"""

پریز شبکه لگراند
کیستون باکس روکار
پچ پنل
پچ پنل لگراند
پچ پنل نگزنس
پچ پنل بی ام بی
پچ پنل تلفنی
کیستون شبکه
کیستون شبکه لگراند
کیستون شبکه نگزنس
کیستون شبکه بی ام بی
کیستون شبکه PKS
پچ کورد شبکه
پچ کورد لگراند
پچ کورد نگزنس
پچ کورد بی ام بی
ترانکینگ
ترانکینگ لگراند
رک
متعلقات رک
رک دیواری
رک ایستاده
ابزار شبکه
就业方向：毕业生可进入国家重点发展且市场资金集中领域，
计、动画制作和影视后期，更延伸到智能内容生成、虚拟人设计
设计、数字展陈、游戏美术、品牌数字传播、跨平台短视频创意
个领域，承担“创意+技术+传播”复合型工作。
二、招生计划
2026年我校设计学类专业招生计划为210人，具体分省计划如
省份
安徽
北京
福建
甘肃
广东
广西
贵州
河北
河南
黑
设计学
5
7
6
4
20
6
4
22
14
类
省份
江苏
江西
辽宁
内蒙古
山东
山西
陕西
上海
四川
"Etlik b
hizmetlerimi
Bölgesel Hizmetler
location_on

"""
"""

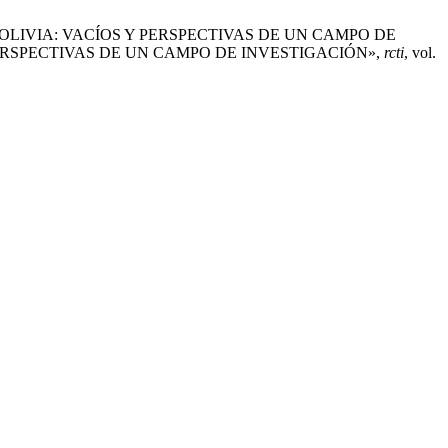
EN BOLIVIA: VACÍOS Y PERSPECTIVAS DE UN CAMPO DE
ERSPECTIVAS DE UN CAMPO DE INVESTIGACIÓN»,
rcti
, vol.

"""

### Problem statement
From the data above, output exactly the lines between the one containing "پچ کورد لگراند" and the one containing "location_on", counting both of them.

### Response for this exercise
پچ کورد لگراند
پچ کورد نگزنس
پچ کورد بی ام بی
ترانکینگ
ترانکینگ لگراند
رک
متعلقات رک
رک دیواری
رک ایستاده
ابزار شبکه
就业方向：毕业生可进入国家重点发展且市场资金集中领域，
计、动画制作和影视后期，更延伸到智能内容生成、虚拟人设计
设计、数字展陈、游戏美术、品牌数字传播、跨平台短视频创意
个领域，承担“创意+技术+传播”复合型工作。
二、招生计划
2026年我校设计学类专业招生计划为210人，具体分省计划如
省份
安徽
北京
福建
甘肃
广东
广西
贵州
河北
河南
黑
设计学
5
7
6
4
20
6
4
22
14
类
省份
江苏
江西
辽宁
内蒙古
山东
山西
陕西
上海
四川
"Etlik b
hizmetlerimi
Bölgesel Hizmetler
location_on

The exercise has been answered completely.